Las palabras atribuidas al oficial apuntan directamente a una de las mayores contradicciones del sistema cubano: exigir lealtad absoluta a las fuerzas del orden mientras el propio pueblo, incluidos los familiares de policías y militares, sufre las mismas carencias que el resto del país. El mensaje reconoce que en las calles no hay enemigos, sino cubanos intentando sobrevivir cada día.
“Cuando miro las calles veo las mismas dificultades que vive mi familia.
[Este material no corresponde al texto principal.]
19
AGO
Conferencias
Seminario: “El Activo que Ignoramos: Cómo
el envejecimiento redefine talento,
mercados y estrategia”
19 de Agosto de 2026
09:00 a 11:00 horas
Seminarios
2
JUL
Veo apagones, escasez y desesperanza. Veo a cubanos intentando sobrevivir cada día. Y no puedo convencerme de que ellos sean mis enemigos”, señala la declaración.
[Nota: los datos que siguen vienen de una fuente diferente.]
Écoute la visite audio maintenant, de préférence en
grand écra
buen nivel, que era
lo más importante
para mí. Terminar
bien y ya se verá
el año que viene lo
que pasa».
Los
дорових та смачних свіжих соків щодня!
El texto cobra especial fuerza en un contexto donde el régimen ha utilizado durante décadas a sus estructuras policiales y militares para contener el descontento popular. Cada protesta, cada cacerolazo y cada reclamo ciudadano suele ser tratado como una amenaza política, cuando en realidad muchas veces nace del hambre, del cansancio y de la falta de futuro.
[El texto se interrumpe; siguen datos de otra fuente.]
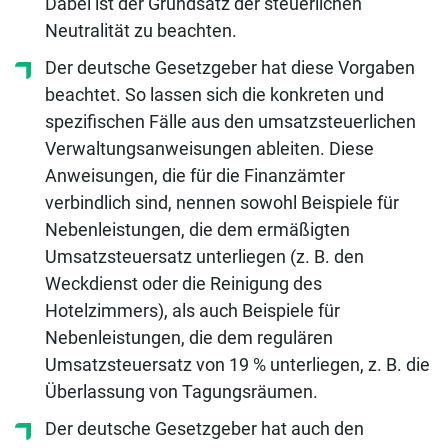
Dabei ist der Grundsatz der steuerlichen
Neutralität zu beachten.
Der deutsche Gesetzgeber hat diese Vorgaben
beachtet. So lassen sich die konkreten und
spezifischen Fälle aus den umsatzsteuerlichen
Verwaltungsanweisungen ableiten. Diese
Anweisungen, die für die Finanzämter
verbindlich sind, nennen sowohl Beispiele für
Nebenleistungen, die dem ermäßigten
Umsatzsteuersatz unterliegen (z. B. den
Weckdienst oder die Reinigung des
Hotelzimmers), als auch Beispiele für
Nebenleistungen, die dem regulären
Umsatzsteuersatz von 19 % unterliegen, z. B. die
Überlassung von Tagungsräumen.
Der deutsche Gesetzgeber hat auch den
La frase más contundente del mensaje llega cuando el supuesto oficial plantea una decisión moral: “Si algún día me ponen frente a una decisión entre disparar contra otros cubanos o escuchar mi conciencia, elegiré mi conciencia”.
Esa afirmación resume el dilema de muchos uniformados en Cuba: obedecer órdenes que pueden enfrentarlos a su propio pueblo o recordar que antes de pertenecer a una institución pertenecen a una nación herida. La obediencia ciega ha sido una de las herramientas más usadas por el poder para sostener el miedo, pero la conciencia individual sigue siendo una frontera que ningún régimen puede controlar por completo.
“No me niego a defender mi patria. Me niego a luchar contra quienes forman parte de ella”, añade el mensaje, marcando una diferencia clara entre defender a Cuba y defender a un sistema político que ha condenado a millones de ciudadanos a la pobreza, la censura y la represión.
Estas declaraciones, aunque no han sido verificadas de manera independiente, conectan con un sentimiento creciente dentro y fuera de la isla: la idea de que la verdadera lealtad a Cuba no consiste en reprimir al pueblo, sino en protegerlo. La patria no puede reducirse a un partido, a una consigna ni a una orden superior.
En un país donde muchos callan por miedo, un mensaje como este funciona como una advertencia moral: ningún uniforme puede borrar la humanidad de quien lo lleva. Y ninguna institución debería obligar a un cubano a ver como enemigo a otro cubano que solo exige comida, luz, libertad y dignidad.
“Ningún uniforme puede borrar el hecho de que antes de ser militar, soy cubano”, concluye la declaración.